Question

Find Sec A and Cot B exactly if a=8 and b=7

Answer 1

The given triangle is right angle triangle with side a = 8 and b 7

Apply pythagoras theorem for the side c;

In a right-angled triangle, the square of the hypotenuse side is equal to the sum of squares of the other two sides.

Hypotenuse² = Perpendicular² + Base²

Here, perpendicular, a =8 and Base b = 7

`\begin{gathered} c^(2)=a^(2)+b^(2) \\ c^(2)=8^(2)+7^(2) \\ c^2=113 \\ c=\sqrt[]{113} \end{gathered}`

The trignometric ratio for sec of an angle define as the ratio of the hypotenuse to the side adjacent to a given angle in a right triangle.
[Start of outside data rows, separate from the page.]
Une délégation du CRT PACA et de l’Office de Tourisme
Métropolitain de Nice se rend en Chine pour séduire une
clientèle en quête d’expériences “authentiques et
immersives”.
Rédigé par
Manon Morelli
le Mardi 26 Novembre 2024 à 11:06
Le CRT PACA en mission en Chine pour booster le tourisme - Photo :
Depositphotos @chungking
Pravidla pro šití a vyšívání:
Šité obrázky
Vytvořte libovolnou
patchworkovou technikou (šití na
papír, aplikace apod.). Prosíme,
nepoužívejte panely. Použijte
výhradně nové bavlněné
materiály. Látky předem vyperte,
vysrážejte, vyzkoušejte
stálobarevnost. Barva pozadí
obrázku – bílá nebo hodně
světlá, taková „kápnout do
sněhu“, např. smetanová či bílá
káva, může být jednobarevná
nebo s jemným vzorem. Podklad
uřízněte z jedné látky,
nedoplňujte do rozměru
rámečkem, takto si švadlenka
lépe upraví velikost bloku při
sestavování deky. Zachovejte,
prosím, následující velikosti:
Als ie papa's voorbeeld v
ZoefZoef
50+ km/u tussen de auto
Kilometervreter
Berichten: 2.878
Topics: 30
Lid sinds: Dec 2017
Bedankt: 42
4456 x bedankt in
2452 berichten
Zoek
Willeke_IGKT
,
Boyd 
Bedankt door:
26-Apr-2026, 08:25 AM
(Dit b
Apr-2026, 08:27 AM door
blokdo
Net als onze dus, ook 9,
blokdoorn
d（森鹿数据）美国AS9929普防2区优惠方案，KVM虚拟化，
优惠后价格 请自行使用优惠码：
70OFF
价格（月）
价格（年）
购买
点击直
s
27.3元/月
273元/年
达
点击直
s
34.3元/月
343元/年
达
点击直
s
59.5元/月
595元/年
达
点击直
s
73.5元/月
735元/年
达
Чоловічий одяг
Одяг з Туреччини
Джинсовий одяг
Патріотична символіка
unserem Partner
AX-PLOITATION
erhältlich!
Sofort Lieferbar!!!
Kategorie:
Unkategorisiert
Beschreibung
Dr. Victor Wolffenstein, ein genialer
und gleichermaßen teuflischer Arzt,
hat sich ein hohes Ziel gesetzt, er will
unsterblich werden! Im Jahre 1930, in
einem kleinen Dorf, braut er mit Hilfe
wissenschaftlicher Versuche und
`\begin{gathered} \sec A=\frac{Hypotenuse}{Adjacent\text{ side of angle A}} \\ \sec A=(c)/(b) \\ \sec A=\frac{\sqrt[]{113}}{7} \end{gathered}`

The trignometric ratio for cosine of angle define as the ratio of the adjacent side to the the opposite side of the angle,

`\begin{gathered} CotB=\frac{\text{Adjacent side to angle B}}{\text{Opposite side to angle B}} \\ CotB=(a)/(b) \\ CotB=(8)/(7) \end{gathered}`

Answer; a)

`\text{SecA}=\frac{\sqrt[]{113}}{7},\cot B=(8)/(7)`